Instructions for the task = Please state in a single number how many lines of the entries below include the word "premier".

(Stored data entries)
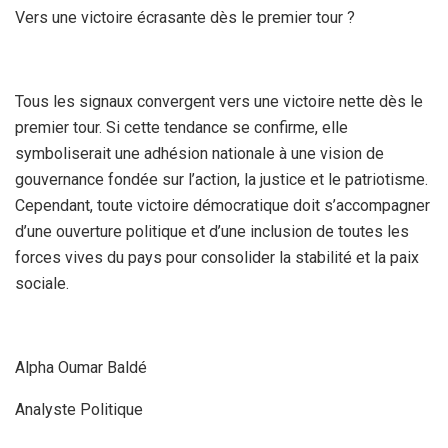
Vers une victoire écrasante dès le premier tour ?
Tous les signaux convergent vers une victoire nette dès le
premier tour. Si cette tendance se confirme, elle
symboliserait une adhésion nationale à une vision de
gouvernance fondée sur l’action, la justice et le patriotisme.
Cependant, toute victoire démocratique doit s’accompagner
d’une ouverture politique et d’une inclusion de toutes les
forces vives du pays pour consolider la stabilité et la paix
sociale.
Alpha Oumar Baldé
Analyste Politique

Final answer = 2